在白鬍子和林夕戰死之後,黑鬍子手下就將一塊黑布籠罩在了白鬍子身上,因為林夕的屍體也在附近,便將其一同籠罩進去。
皮埃爾見狀上去就要將林夕的屍體搶回來,卻被身邊的赫格尼制止了。
赫格尼滿頭大汗,氣喘吁吁,但在他的手上卻有一小團黑漆漆模樣的東西。
「無礙,我已經將她的靈魂搶奪下來了,雖然只有半成,但恢復靈魂的方法是有的……那具屍體就讓他們拿去吧。果實能力是跟隨靈魂的,就算他們有天大的能耐也奪不去紅心的能力。」
皮埃爾看向赫格尼手心的靈魂。
「真令人驚訝,明明只有半成了,紅心的靈魂資質卻還是黑面鬼兵的資質。」
黑面鬼兵便是之前赫格尼在戰場上召喚了一千,來維持戰場平衡的靈魂。每一個黑面鬼兵都至少擁有三千萬貝里的能力,且能夠使用武裝色霸氣。

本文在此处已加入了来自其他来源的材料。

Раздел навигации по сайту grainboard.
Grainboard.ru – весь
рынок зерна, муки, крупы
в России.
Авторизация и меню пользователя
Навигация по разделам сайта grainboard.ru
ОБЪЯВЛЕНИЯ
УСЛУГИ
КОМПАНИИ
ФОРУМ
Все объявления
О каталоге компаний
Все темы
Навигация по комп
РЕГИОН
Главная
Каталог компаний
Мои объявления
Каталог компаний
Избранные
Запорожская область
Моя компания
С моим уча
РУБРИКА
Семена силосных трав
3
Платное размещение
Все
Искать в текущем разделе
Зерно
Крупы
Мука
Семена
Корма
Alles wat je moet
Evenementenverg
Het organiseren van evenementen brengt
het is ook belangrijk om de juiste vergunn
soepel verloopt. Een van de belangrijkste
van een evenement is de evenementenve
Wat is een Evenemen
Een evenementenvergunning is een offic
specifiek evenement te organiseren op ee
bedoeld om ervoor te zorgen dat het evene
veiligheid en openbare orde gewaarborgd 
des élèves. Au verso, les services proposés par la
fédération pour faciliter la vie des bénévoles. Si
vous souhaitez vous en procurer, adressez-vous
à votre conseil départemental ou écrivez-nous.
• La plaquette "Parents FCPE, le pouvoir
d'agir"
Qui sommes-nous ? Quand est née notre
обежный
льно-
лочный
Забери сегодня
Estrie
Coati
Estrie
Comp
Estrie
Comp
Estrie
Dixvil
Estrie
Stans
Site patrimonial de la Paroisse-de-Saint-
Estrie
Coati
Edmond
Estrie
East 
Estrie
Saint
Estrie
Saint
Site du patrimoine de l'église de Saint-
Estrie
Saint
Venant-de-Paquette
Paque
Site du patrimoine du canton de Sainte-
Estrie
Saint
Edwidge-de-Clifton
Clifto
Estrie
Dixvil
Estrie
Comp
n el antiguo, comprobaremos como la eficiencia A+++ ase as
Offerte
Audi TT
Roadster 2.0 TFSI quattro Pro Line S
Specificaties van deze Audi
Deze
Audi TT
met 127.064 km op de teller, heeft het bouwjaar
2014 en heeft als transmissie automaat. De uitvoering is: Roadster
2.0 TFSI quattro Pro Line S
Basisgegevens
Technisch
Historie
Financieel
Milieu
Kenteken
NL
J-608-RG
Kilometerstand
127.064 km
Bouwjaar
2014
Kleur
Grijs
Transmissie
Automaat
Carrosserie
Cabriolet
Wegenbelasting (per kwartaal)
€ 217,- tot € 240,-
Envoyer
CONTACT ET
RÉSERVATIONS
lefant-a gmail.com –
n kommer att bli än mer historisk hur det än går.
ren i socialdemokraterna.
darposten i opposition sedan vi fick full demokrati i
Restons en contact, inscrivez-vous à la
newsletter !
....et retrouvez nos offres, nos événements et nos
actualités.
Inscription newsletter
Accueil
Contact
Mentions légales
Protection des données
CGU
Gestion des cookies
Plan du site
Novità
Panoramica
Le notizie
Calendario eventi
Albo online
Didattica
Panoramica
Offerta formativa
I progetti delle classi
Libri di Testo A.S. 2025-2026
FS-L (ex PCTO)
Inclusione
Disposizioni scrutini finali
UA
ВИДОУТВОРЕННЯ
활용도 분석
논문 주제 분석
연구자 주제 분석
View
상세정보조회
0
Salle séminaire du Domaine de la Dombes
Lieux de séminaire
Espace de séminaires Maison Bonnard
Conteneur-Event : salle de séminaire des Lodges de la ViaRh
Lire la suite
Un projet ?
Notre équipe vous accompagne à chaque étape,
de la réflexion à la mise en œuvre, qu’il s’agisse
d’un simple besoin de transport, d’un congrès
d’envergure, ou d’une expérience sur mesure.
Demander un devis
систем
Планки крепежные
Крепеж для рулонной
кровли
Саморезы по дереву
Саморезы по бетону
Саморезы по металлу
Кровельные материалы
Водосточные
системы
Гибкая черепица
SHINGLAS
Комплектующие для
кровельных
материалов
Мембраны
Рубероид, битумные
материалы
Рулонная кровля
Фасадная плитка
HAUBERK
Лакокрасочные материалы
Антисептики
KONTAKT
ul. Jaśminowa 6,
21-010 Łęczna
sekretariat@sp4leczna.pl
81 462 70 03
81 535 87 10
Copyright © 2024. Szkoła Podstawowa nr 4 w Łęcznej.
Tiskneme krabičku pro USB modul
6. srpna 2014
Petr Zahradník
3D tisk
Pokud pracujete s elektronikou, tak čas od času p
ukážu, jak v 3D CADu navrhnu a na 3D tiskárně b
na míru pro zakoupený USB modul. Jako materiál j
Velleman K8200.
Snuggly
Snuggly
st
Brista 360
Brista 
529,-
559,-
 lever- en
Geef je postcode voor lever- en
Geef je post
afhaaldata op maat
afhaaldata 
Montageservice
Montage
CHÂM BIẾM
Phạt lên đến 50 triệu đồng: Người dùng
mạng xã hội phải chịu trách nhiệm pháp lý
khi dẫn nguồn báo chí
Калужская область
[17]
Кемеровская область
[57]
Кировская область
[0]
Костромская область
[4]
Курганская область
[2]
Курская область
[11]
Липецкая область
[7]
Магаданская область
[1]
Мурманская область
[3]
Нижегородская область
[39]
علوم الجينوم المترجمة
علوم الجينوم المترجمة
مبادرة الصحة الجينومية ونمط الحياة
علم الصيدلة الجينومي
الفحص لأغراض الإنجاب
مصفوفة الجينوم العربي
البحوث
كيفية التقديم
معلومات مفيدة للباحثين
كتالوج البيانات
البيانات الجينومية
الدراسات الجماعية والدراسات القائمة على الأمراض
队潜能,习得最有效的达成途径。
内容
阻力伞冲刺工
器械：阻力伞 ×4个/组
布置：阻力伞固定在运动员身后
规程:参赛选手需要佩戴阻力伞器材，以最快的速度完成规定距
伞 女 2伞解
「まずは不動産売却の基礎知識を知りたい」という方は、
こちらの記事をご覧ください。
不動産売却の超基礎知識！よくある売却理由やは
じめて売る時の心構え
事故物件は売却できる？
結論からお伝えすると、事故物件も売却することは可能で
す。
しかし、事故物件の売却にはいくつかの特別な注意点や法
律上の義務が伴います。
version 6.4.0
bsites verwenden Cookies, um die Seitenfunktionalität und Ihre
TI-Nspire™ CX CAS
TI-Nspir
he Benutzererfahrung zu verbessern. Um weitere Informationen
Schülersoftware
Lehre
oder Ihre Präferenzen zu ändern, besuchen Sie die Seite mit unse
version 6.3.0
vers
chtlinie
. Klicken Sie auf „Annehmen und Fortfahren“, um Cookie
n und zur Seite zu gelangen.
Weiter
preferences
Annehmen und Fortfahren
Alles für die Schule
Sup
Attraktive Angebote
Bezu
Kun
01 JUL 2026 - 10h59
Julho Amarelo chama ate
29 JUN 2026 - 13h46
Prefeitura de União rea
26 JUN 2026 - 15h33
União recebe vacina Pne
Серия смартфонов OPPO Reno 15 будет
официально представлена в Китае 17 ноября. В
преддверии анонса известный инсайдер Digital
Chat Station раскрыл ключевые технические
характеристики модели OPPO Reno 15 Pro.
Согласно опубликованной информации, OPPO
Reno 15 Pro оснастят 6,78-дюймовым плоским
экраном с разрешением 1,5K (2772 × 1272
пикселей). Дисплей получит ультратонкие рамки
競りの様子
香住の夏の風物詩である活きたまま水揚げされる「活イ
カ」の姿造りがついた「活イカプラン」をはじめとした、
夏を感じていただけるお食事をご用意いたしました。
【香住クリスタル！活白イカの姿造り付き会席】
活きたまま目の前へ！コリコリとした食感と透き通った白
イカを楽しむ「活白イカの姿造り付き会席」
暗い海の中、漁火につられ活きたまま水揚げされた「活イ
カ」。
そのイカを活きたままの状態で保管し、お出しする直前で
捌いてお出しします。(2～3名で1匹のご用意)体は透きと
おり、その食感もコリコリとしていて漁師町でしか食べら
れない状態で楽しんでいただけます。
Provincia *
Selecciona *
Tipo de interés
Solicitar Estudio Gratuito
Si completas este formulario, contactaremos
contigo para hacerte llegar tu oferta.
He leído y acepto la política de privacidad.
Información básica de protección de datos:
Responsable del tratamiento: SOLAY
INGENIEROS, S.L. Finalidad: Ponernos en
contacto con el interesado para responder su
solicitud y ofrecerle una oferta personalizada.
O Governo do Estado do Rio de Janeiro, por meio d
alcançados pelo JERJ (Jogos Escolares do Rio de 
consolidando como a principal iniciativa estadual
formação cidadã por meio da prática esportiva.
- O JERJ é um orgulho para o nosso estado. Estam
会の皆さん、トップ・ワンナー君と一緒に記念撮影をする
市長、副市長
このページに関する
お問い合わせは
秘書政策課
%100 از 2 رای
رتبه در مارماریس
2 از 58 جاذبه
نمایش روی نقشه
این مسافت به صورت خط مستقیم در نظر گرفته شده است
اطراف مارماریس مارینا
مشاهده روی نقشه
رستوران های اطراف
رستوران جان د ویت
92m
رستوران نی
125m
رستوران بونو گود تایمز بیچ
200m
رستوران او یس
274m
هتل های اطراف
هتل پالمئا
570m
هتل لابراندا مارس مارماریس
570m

赫格尼一笑,「她的靈魂可是比你們這些黑桃的靈魂更加珍惜。所以她才是我們需要的啊。」
在黑鬍子一夥兒就要將兩人的屍體籠罩進去的那一剎那,無數細線奔了過去,捲起了林夕的屍體。
黑鬍子看了過去,卻看見多弗朗明哥笑嘻嘻的樣子。
「白鬍子的屍體你們請便,這丫頭的屍體我收下了。」
黑鬍子略感不悅,但也沒有多少時間跟他在這裏耗費。他必須在海軍的人反應過來之前奪走的白鬍子的能力。便直接進了黑帳。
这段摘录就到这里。